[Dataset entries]
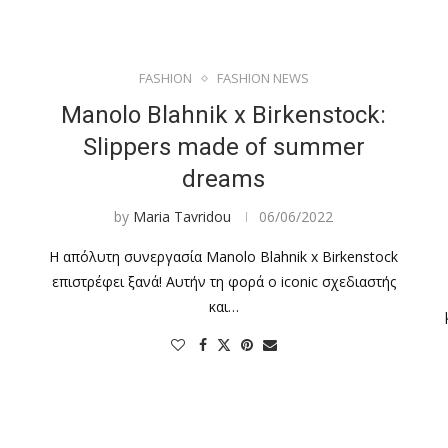
FASHION
FASHION NEWS
Manolo Blahnik x Birkenstock:
Slippers made of summer
dreams
by
Maria Tavridou
06/06/2022
Η απόλυτη συνεργασία Manolo Blahnik x Birkenstock
επιστρέφει ξανά! Αυτήν τη φορά ο iconic σχεδιαστής
και…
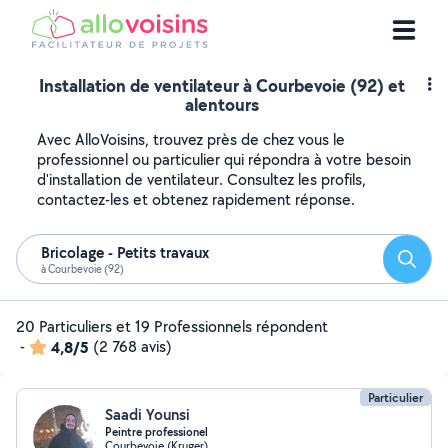
Installation de ventilateur à Courbevoie (92) et
alentours
Avec AlloVoisins, trouvez près de chez vous le
professionnel ou particulier qui répondra à votre besoin
d'installation de ventilateur. Consultez les profils,
contactez-les et obtenez rapidement réponse.
Bricolage - Petits travaux
Reche
à Courbevoie (92)
20 Particuliers et 19 Professionnels répondent
-
4,8/5
(2 768 avis)
Particulier
Saadi Younsi
Peintre professionel
Courbevoie (Kruger)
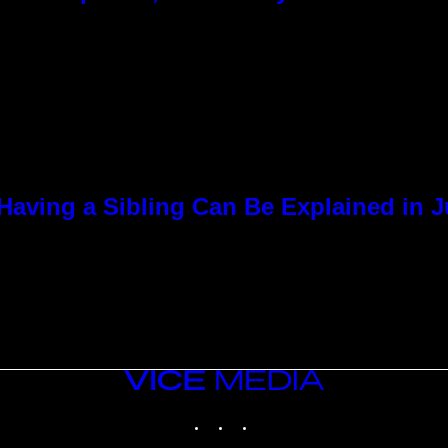
Having a Sibling Can Be Explained in 
VICE
MEDIA
INSTAGRAM
TIKTOK
YOUTUBE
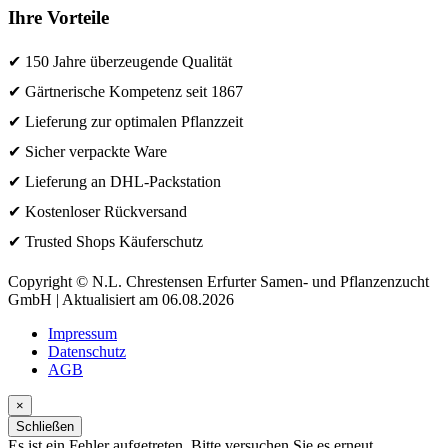
Ihre Vorteile
✔ 150 Jahre überzeugende Qualität
✔ Gärtnerische Kompetenz seit 1867
✔ Lieferung zur optimalen Pflanzzeit
✔ Sicher verpackte Ware
✔ Lieferung an DHL-Packstation
✔ Kostenloser Rückversand
✔ Trusted Shops Käuferschutz
Copyright © N.L. Chrestensen Erfurter Samen- und Pflanzenzucht
GmbH | Aktualisiert am 06.08.2026
Impressum
Datenschutz
AGB
×
Schließen
Es ist ein Fehler aufgetreten. Bitte versuchen Sie es erneut.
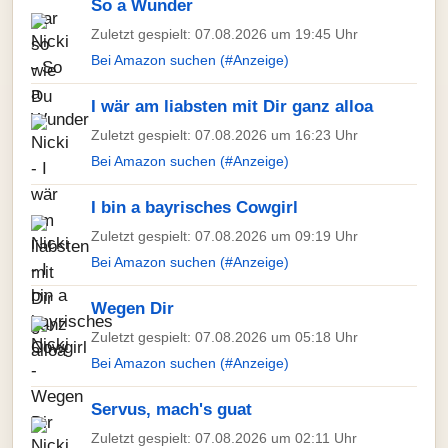
So a Wunder
Zuletzt gespielt: 07.08.2026 um 19:45 Uhr
Bei Amazon suchen (#Anzeige)
I wär am liabsten mit Dir ganz alloa
Zuletzt gespielt: 07.08.2026 um 16:23 Uhr
Bei Amazon suchen (#Anzeige)
I bin a bayrisches Cowgirl
Zuletzt gespielt: 07.08.2026 um 09:19 Uhr
Bei Amazon suchen (#Anzeige)
Wegen Dir
Zuletzt gespielt: 07.08.2026 um 05:18 Uhr
Bei Amazon suchen (#Anzeige)
Servus, mach's guat
Zuletzt gespielt: 07.08.2026 um 02:11 Uhr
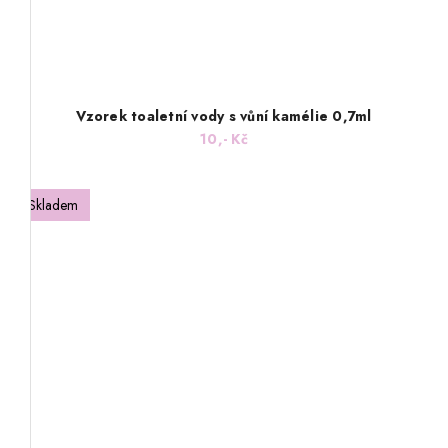
Vzorek toaletní vody s vůní kamélie 0,7ml
10,- Kč
Skladem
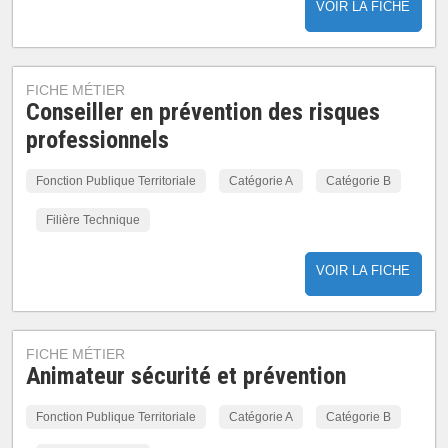
VOIR LA FICHE
FICHE MÉTIER
Conseiller en prévention des risques
professionnels
Fonction Publique Territoriale
Catégorie A
Catégorie B
Filière Technique
VOIR LA FICHE
FICHE MÉTIER
Animateur sécurité et prévention
Fonction Publique Territoriale
Catégorie A
Catégorie B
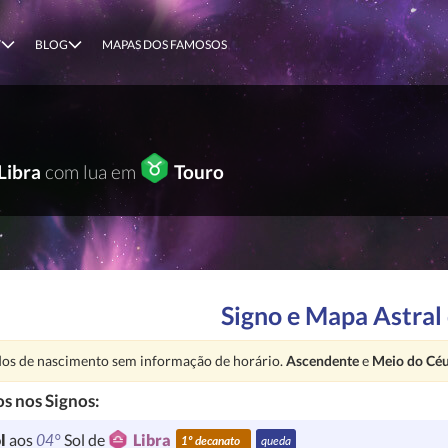
T
BLOG
MAPAS DOS FAMOSOS
Libra
com lua em
Touro
Signo e Mapa Astral
nção:
os de nascimento sem informação de horário.
Ascendente
e
Meio do Cé
s nos Signos:
04°
l
aos
Sol de
Libra
1º decanato
queda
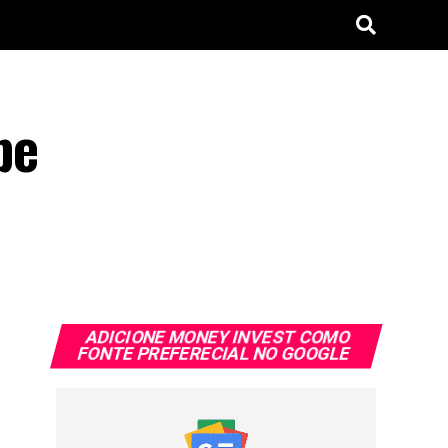
pe
ADICIONE MONEY INVEST COMO
FONTE PREFERECIAL NO GOOGLE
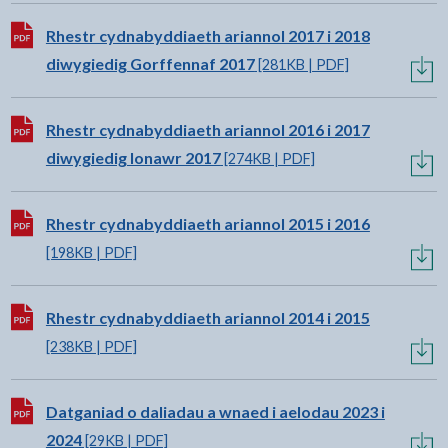
Lawrlwytho:
Rhestr cydnabyddiaeth ariannol 2017 i 2018
diwygiedig Gorffennaf 2017
[281KB | PDF]
Lawrlwytho:
Rhestr cydnabyddiaeth ariannol 2016 i 2017
diwygiedig Ionawr 2017
[274KB | PDF]
Lawrlwytho:
Rhestr cydnabyddiaeth ariannol 2015 i 2016
[198KB | PDF]
Lawrlwytho:
Rhestr cydnabyddiaeth ariannol 2014 i 2015
[238KB | PDF]
Lawrlwytho:
Datganiad o daliadau a wnaed i aelodau 2023 i
2024
[29KB | PDF]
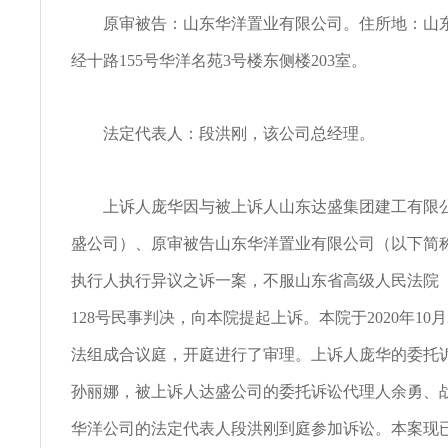
原审被告：山东华洋置业有限公司。住所地：山东
经十路155号华洋名苑3号楼东侧楼203室。
法定代表人：段洪刚，该公司总经理。
上诉人庞华因与被上诉人山东达盛集团建工有限公
盛公司）、原审被告山东华洋置业有限公司（以下简
执行人执行异议之诉一案，不服山东省高级人民法院（2
128号民事判决，向本院提起上诉。本院于2020年10
法组成合议庭，开庭进行了审理。上诉人庞华的委托
孙丽娜，被上诉人达盛公司的委托诉讼代理人余勇、
华洋公司的法定代表人段洪刚到庭参加诉讼。本案现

Problem requirements. Work out how many lines of the records contain the word "gespielt", and give only that number.

Response. 5